Dataset entries
%%
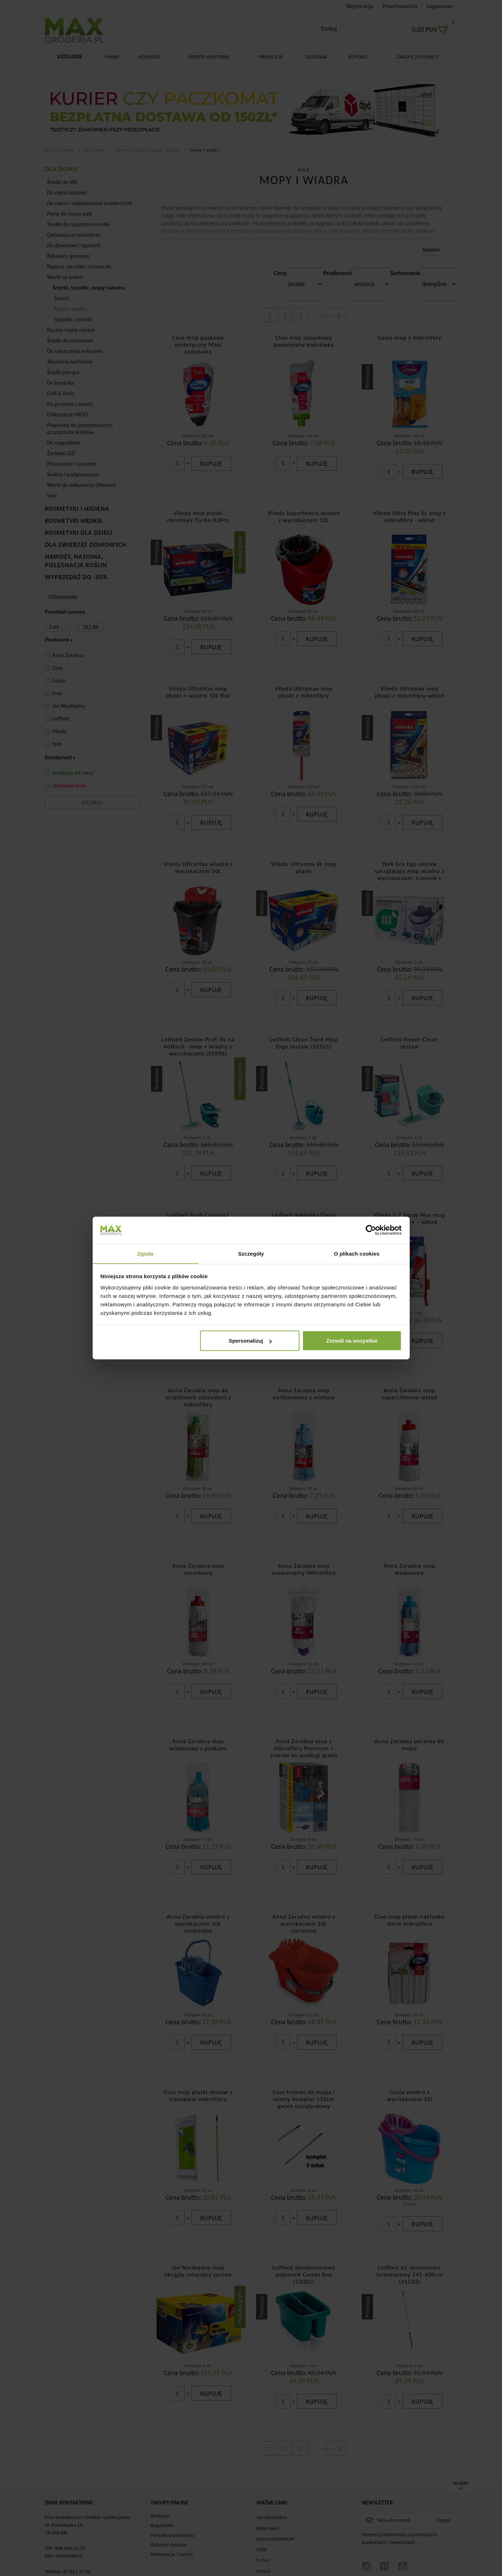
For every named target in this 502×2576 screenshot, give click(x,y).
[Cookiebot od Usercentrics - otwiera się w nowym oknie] (371, 1230)
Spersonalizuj (250, 1341)
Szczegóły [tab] (251, 1253)
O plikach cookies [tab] (356, 1253)
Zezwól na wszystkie (352, 1341)
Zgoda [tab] (145, 1253)
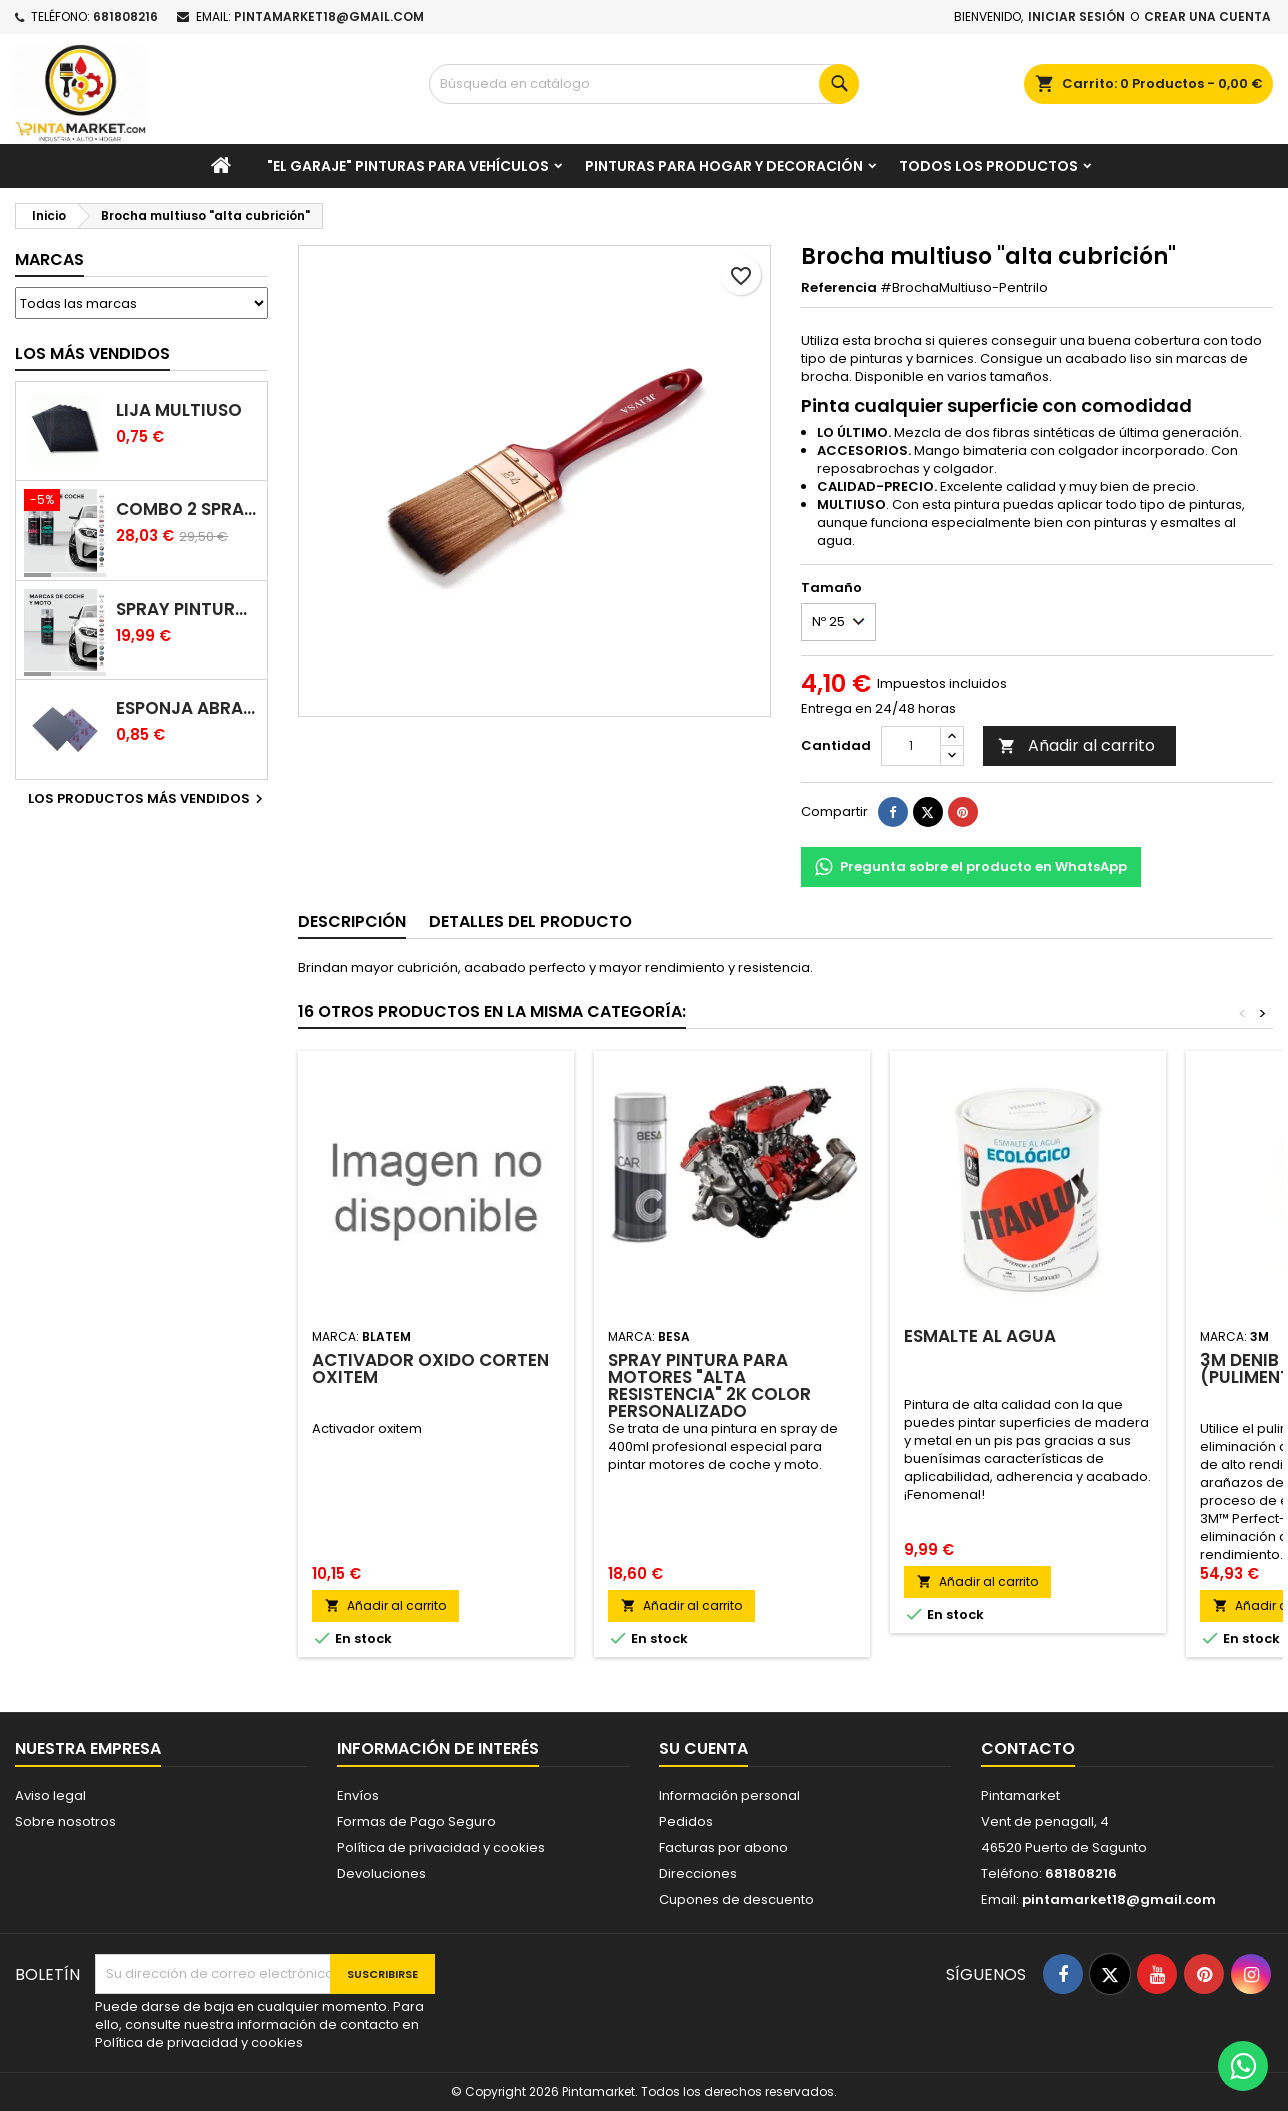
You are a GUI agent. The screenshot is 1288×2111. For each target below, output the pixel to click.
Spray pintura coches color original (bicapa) (187, 609)
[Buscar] (643, 84)
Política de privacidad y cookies (441, 1847)
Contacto (1028, 1748)
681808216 (125, 16)
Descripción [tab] (352, 921)
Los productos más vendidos (148, 799)
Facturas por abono (723, 1847)
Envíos (358, 1795)
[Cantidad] (911, 746)
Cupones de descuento (736, 1899)
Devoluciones (381, 1873)
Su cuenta (703, 1748)
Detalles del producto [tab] (530, 921)
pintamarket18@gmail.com (329, 16)
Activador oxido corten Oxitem (430, 1368)
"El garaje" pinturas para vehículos (408, 166)
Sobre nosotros (65, 1821)
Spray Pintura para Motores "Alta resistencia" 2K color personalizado (709, 1385)
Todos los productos (988, 166)
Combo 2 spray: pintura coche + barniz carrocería (187, 509)
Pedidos (686, 1821)
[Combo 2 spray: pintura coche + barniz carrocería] (65, 502)
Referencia (839, 288)
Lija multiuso (179, 410)
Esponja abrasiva (187, 708)
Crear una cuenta (1207, 16)
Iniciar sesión (1076, 16)
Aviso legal (50, 1795)
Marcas (49, 259)
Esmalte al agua (980, 1336)
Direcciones (698, 1873)
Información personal (729, 1795)
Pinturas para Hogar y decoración (724, 166)
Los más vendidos (92, 353)
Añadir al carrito (1076, 745)
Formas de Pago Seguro (416, 1821)
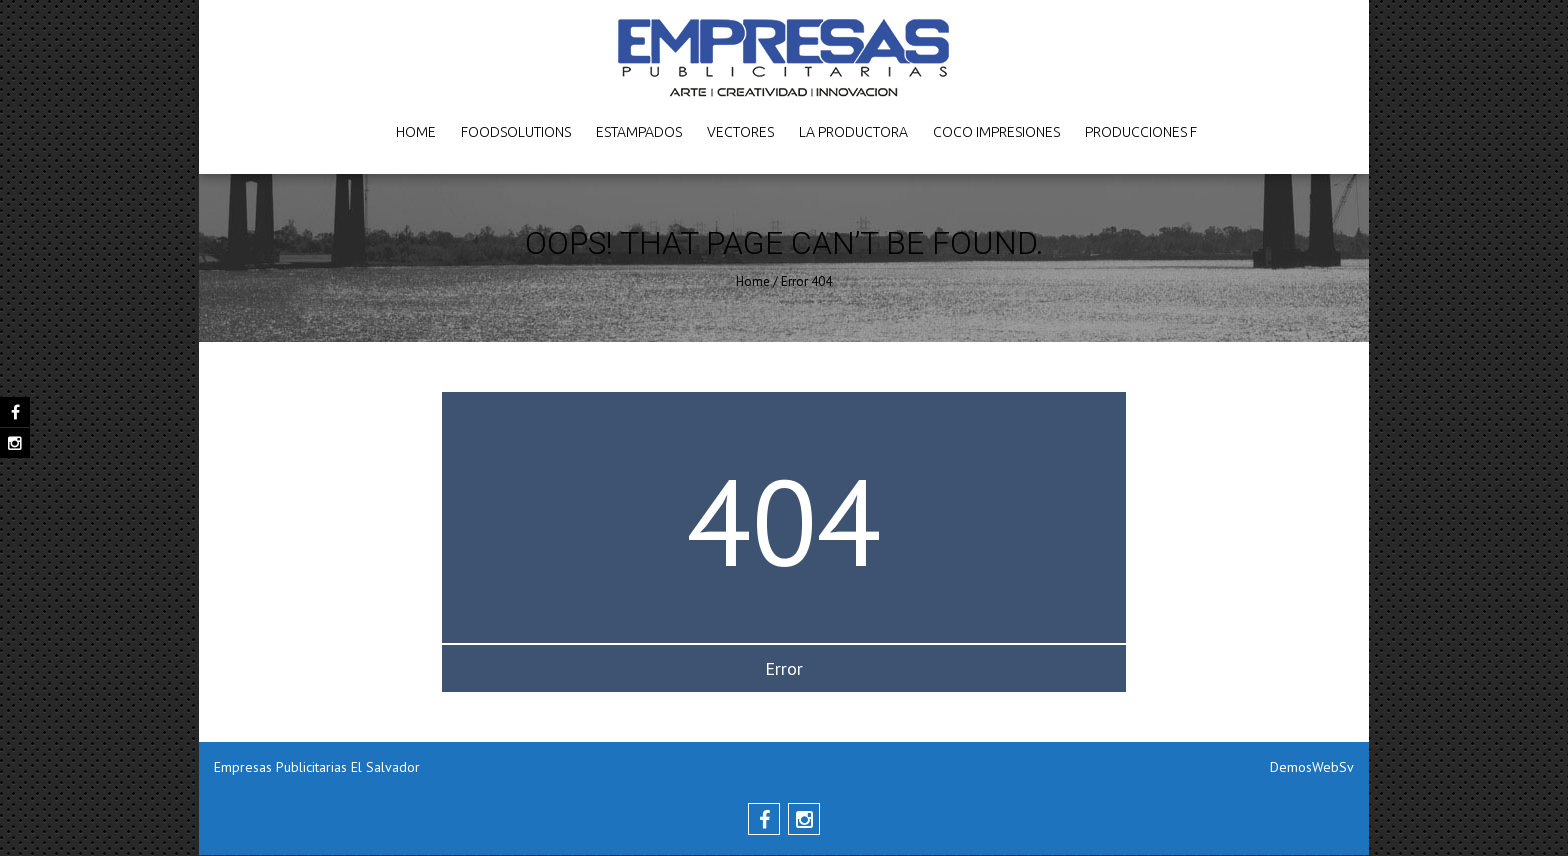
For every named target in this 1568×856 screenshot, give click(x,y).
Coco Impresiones (996, 132)
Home (416, 132)
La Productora (853, 132)
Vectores (740, 132)
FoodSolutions (516, 132)
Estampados (639, 132)
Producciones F (1141, 132)
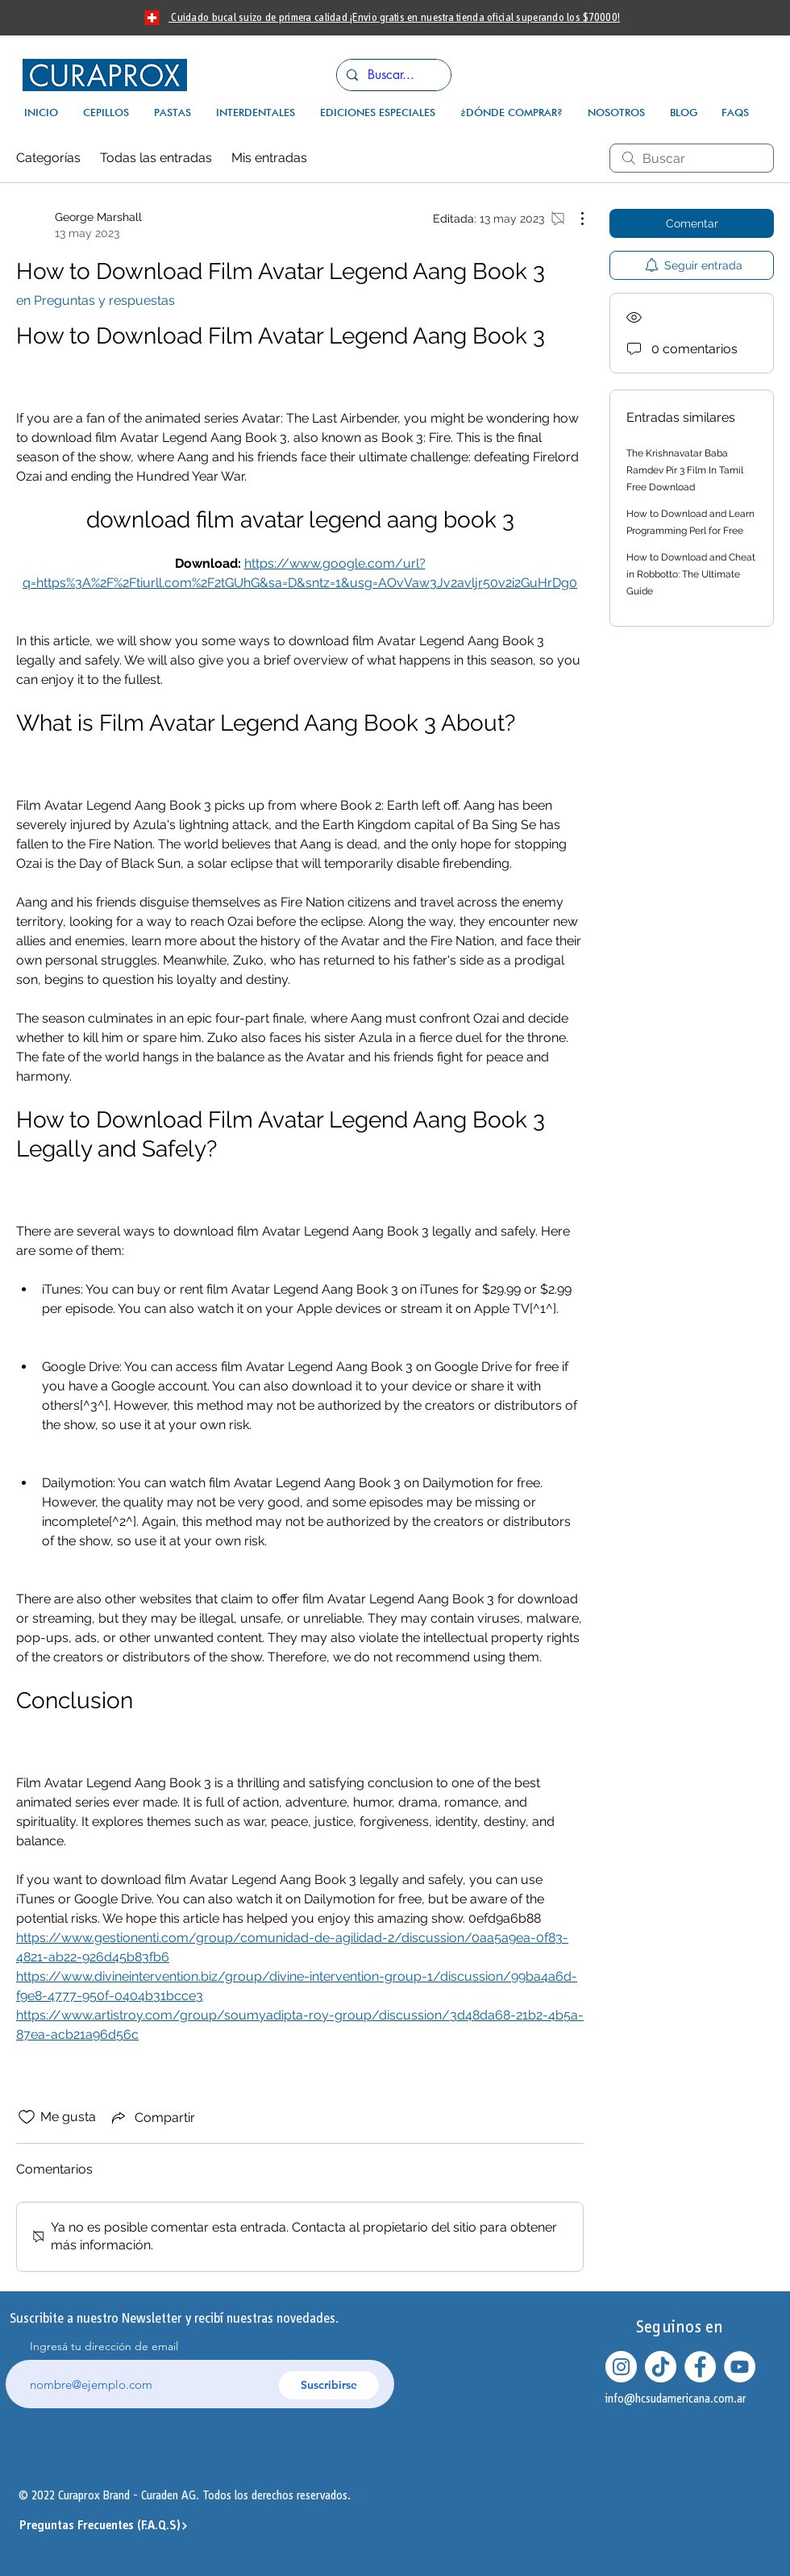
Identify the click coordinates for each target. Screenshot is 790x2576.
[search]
%%
- **WHAT IS BEING ASKED**
What lines in the entries above include the string "cookies"? Return each one.

- **OUTPUT FOR THIS EXERCISE**
O plikach cookies [tab] (356, 1253)
Política de privacidad y cookies (441, 1847)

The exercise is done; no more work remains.